Numbers, Facts and Trends Shaping Your World

One-in-six Americans have taken steps to see less of someone on social media due to religious content

Woman using social media microblogging app on her smart phone
(Photo illustration/Pew Research Center; grinvalds via Getty Images)

Some Americans use social media for religious purposes, such as posting prayer requests, following religious leaders or sharing articles or videos about religion. However, what people post or see online about religion does not always make a good impression.

A recent Pew Research Center survey shows that 17% of U.S. adults have unfollowed, unfriended, blocked or changed their settings to see less of someone on social media because of religious content the person posted or shared.

How we did this

Pew Research Center conducted this analysis to explore how Americans use technology in their religious lives. It is based on a survey of 11,377 U.S. adults conducted Nov. 16-27, 2022. All respondents to the survey are part of the Center’s American Trends Panel (ATP), an online panel that is recruited through national random sampling of residential addresses. This way nearly all U.S. adults have a chance of selection. The survey is weighted to be representative of the U.S. adult population by gender, race, ethnicity, partisan affiliation, education, religious affiliation and other categories. Read more about the ATP’s methodology.

Here are the questions used for the analysis, along with responses, and its methodology.

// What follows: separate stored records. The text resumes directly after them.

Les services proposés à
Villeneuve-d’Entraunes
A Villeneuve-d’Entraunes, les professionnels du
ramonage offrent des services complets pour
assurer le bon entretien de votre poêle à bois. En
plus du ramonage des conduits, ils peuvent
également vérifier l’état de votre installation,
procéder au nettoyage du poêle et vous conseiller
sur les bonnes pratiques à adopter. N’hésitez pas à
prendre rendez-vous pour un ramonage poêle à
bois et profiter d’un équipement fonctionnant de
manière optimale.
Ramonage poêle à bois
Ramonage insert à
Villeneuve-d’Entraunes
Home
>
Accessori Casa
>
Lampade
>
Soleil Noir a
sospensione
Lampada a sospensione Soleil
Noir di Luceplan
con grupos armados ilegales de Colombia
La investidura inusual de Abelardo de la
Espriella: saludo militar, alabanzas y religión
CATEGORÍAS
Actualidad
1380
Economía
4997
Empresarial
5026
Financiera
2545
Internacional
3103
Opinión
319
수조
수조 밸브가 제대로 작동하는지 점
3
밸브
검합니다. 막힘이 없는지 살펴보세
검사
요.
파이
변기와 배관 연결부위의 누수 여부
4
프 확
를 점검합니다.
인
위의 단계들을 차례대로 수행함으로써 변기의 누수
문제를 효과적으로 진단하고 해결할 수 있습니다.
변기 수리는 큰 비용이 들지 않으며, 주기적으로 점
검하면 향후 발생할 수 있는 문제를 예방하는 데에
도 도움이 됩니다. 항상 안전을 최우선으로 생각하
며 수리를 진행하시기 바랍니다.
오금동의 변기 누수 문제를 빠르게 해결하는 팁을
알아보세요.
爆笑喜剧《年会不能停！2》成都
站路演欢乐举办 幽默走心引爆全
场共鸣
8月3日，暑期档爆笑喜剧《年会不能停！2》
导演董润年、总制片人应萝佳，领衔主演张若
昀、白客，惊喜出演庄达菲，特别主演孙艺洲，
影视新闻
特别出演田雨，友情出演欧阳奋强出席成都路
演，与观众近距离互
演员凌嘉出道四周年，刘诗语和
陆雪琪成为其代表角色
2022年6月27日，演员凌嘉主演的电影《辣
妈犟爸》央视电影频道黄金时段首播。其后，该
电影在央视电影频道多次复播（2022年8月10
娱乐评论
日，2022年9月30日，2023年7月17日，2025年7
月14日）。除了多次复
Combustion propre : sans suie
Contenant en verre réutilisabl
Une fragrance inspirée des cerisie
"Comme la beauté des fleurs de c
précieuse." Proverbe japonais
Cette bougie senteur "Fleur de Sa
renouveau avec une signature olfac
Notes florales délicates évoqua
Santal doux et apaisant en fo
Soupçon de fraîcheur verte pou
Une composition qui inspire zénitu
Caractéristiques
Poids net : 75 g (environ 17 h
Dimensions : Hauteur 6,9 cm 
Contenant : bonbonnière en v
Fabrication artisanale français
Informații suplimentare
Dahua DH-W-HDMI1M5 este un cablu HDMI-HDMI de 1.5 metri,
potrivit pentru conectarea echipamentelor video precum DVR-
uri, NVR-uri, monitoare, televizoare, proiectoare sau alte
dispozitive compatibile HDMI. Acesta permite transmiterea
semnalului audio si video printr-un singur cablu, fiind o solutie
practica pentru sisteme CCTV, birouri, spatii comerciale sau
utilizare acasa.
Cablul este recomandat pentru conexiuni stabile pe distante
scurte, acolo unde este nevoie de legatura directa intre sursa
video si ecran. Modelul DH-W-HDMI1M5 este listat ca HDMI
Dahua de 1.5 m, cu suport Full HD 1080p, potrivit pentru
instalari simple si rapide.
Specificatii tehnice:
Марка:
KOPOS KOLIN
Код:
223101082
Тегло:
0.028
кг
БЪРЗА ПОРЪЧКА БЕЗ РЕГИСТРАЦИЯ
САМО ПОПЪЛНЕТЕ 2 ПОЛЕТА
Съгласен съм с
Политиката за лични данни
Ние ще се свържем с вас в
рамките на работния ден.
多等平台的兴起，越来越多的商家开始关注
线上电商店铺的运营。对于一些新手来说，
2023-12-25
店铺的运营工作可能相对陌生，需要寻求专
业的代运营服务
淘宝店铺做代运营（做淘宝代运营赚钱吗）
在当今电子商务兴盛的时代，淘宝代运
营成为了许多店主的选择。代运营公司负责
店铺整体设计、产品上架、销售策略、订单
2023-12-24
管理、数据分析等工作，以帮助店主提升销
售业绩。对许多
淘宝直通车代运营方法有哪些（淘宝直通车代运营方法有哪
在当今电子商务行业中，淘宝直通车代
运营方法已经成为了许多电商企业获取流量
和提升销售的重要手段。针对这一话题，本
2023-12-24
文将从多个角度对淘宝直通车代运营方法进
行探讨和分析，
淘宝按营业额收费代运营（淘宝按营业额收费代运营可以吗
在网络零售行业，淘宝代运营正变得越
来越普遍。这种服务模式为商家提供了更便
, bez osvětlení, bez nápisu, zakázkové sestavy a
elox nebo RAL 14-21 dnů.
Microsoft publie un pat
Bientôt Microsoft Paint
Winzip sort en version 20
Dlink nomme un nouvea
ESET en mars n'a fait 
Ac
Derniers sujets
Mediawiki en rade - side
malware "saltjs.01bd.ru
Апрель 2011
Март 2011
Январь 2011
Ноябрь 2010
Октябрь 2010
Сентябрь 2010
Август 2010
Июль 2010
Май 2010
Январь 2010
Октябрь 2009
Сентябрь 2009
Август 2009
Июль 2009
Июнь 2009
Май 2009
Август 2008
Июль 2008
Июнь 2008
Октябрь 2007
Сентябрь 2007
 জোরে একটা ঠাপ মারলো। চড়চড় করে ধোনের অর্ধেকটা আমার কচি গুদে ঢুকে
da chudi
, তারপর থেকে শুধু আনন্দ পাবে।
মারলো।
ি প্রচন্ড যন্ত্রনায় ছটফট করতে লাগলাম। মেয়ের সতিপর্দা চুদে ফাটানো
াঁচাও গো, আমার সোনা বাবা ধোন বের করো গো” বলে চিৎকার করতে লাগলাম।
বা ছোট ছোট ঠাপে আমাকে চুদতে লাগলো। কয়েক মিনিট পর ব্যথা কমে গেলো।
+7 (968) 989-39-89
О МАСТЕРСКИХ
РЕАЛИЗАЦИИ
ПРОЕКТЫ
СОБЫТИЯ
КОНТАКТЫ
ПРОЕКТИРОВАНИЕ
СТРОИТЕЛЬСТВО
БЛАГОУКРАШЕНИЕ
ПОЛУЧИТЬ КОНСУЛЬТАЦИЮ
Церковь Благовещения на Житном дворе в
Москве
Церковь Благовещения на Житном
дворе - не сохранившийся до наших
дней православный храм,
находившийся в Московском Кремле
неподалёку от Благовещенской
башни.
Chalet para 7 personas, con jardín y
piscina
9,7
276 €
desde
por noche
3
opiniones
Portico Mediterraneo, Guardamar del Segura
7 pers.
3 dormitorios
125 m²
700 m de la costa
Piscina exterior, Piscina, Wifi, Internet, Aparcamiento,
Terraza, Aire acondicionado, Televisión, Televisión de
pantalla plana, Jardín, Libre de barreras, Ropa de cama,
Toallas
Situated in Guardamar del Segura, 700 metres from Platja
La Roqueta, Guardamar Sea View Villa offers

A bar chart that shows Democrats are more likely than Republicans to say they have blocked or unfollowed someone because of religious content.

Atheists (36%) and agnostics (29%) are more likely than most other religious groups in this analysis to say they have blocked or unfollowed others due to religious content. Some 20% of Jews have done this, as have 13% of Protestants and 12% of Catholics.

The sample sizes for Muslims, Buddhists, Hindus and other groups in the survey were too small to analyze.

U.S. adults with a low level of religious commitment – that is, those who say that they seldom or never pray or attend religious services, and that religion is not too important or not at all important in their lives – are more likely than other adults to say they have changed their social media settings to see less religious content from other people.

About 24% of people with a low level of religious commitment say they’ve blocked or unfollowed someone due to their religious content, compared with 13% of those with a high level of commitment and 14% of those with a medium level of commitment.

Meanwhile, Democrats and independents who lean toward the Democratic Party are more likely than Republicans and Republican leaners to say they have blocked, unfriended or unfollowed someone due to religious content they posted (22% vs. 12%).

Younger adults also are more likely than older people to have blocked someone due to religious content. About two-in-ten or more of U.S. adults ages 18 to 29 (23%) and 30 to 49 (21%) have done this, compared with 14% of those ages 50 to 64 and 7% of those 65 and over.

On the flip side, far fewer Americans (3%) believe that they themselves have been unfollowed or blocked due to religious content that they posted. (The survey question did not ask for certainty about this because some sites may not alert users that they’ve been blocked or unfollowed.)

Among U.S. adults overall, 17% say they ever post information about religion on social media. That includes 2% who do so daily, 3% who do so weekly and 12% who do so monthly or less often. The vast majority of Americans say they never post about religion on social media.

Note: Here are the questions used for the analysis, along with responses, and its methodology.